Hi all, this whole audio jargon has my head spinning.
I am wanting to run simvibe in chassis mode and am trying to decide between one 4 channel amp or two 2 channel amps.
If I go for two 2 channel amps can these be connected to one sound card on my PC or do I need a soundcard for each amp? If I get an amp with dsp does it allow me to limit the wattage so I dont over power the shakers?.
I am looking at either one nx4 6000 with no dsp or two nx1000d which have dsp.
Thanks in advance for you insights.
From the top.
5.1 audio includes 5 "normal" + 1 sub bass woofer output = 6 channels total.
7.1 audio 7 "normal" + 1 sub bass woofer output = 8 channels total
What's confusing in our world is that audio is typically considered in terms of "stereo" outputs, but we think in terms of channels.
Like a 5.1 is
- Stereo Front (2 channels).
- Stereo Rear (2 channels).
- Mono Center (1 channel) and Bass Woofer (1 channel) :: OUTPUT THROUGH A STEREO JACK
5.1 sound cards typically provide output though 3 jacks. Front, Rear, Bass/Center
7.1 sound cards typically provide output through 4 jacks. Front, Rear, Side, Bass/Center
All of these jacks are a "stereo" style jack, meaning they contain 2 channels of audio.
In our world, 5.1 means 6 available channels. 7.1 means 8 available channels.
Simvibe / Simhub see a card and don't care about the normal labels of front/rear/bass/center etc. They just think of them as channels. Even if you have a 5.1 soundcard that's 6 channels, and chassis mode only needs 4.
You need to amplify each channel "separately" so you need 4 channels for total amplification, but that could be:
1 x 4 channel amp
2 x stereo amps
4 x mono amps
The only thing you have to be aware of is the wiring between the card and the amps. Like I said, sound cards typically have stereo 3.5mm jacks, like a headphone jack. Amp input scan be a variety of things and if the amp inputs are a single channel / mono input, then the cable you need will be that stereo headphone jack splitting to two appropriate mono jacks on the other end.

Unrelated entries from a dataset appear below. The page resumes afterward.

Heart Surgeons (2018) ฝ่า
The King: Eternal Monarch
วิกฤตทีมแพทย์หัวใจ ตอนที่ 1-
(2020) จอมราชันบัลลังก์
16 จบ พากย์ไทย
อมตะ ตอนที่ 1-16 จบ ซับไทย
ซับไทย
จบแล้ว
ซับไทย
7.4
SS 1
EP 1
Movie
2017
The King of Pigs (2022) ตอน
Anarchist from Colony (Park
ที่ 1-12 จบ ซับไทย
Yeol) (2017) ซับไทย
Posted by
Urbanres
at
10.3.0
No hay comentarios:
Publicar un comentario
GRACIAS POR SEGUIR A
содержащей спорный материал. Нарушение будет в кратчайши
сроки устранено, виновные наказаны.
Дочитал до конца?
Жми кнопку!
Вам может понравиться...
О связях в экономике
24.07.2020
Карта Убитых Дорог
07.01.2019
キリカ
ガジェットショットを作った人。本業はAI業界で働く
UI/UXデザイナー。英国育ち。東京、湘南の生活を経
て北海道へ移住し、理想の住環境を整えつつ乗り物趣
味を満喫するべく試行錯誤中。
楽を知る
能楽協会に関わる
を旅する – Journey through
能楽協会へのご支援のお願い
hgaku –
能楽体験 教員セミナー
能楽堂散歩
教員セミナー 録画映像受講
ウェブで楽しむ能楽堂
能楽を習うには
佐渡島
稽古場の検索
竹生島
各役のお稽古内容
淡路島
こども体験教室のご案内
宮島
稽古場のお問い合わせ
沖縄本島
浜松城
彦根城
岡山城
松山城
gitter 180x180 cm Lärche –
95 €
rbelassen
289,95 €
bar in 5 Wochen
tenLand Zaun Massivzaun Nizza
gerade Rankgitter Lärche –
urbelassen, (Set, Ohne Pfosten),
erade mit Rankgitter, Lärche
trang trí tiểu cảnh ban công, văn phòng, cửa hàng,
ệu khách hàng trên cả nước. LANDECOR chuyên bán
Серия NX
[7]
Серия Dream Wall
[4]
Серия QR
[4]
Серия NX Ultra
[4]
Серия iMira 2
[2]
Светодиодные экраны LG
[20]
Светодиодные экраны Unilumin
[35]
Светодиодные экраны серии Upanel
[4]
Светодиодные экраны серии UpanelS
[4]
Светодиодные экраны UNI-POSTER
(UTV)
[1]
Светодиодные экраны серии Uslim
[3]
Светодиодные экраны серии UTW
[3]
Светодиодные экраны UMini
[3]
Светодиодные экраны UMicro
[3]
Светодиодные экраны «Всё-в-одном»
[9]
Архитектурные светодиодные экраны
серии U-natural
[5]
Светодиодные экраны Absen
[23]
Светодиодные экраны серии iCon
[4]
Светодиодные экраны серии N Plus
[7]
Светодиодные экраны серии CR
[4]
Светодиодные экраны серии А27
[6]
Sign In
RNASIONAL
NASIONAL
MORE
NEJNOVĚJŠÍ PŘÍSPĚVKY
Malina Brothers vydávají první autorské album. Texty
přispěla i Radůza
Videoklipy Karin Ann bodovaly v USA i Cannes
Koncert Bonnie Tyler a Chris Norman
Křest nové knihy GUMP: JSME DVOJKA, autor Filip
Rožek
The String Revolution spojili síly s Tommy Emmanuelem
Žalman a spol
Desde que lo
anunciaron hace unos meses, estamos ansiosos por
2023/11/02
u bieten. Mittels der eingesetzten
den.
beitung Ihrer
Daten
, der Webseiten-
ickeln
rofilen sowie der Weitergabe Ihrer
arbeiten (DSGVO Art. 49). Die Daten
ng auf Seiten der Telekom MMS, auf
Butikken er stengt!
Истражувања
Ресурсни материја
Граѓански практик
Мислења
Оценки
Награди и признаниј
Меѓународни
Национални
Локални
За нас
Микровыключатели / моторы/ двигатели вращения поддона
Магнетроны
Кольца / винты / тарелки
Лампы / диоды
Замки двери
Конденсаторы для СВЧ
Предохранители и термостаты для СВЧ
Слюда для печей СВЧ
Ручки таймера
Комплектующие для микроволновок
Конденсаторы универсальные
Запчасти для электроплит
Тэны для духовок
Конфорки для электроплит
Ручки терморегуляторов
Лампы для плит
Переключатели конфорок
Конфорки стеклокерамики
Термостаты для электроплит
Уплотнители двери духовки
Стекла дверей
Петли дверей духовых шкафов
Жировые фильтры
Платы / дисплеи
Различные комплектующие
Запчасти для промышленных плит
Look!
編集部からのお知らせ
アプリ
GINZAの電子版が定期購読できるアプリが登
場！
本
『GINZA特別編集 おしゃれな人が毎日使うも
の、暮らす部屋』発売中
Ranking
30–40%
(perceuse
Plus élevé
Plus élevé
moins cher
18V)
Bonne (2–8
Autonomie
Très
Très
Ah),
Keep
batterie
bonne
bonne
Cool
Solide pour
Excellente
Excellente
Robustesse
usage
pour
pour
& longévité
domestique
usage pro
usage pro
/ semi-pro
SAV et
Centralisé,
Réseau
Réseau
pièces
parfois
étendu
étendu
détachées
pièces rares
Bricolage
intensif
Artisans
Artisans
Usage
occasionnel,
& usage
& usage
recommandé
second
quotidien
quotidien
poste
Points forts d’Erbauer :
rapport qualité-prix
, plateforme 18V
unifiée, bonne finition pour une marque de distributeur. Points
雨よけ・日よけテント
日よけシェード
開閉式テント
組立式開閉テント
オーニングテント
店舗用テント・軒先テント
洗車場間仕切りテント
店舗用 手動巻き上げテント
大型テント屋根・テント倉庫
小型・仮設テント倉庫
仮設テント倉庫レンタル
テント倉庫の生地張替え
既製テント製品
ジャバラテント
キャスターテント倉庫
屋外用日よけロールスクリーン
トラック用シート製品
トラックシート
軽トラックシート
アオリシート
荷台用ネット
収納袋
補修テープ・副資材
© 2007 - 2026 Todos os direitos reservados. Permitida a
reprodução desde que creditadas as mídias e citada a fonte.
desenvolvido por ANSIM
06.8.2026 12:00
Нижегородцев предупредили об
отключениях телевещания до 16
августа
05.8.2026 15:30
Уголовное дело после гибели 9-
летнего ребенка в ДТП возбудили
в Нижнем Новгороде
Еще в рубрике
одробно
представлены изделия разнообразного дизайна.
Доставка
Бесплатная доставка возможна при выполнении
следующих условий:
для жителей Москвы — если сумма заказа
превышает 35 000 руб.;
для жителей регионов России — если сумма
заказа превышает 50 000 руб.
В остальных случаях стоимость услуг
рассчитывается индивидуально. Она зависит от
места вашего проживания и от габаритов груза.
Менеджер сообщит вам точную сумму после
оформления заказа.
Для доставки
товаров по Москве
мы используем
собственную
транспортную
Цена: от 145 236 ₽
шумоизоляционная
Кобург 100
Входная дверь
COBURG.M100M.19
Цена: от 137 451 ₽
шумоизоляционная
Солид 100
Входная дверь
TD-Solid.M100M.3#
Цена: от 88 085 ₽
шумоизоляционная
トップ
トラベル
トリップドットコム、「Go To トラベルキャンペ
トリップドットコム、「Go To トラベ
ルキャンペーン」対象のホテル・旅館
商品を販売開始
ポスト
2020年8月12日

In terms of power, you only overpower the shakers with a big amp if you turn the amp up too far. You are more likely to blow out a shaker by using a cheap low wattage amp flat out, than a cheap higher wattage amp at half volume. The better the amp, the more the stated wattage is reliable / spike free and this risk is less true, but it's still always true, that you can't blow out a shaker by connecting it to an amp that is rated higher than it.. unless you turn the amp up too high.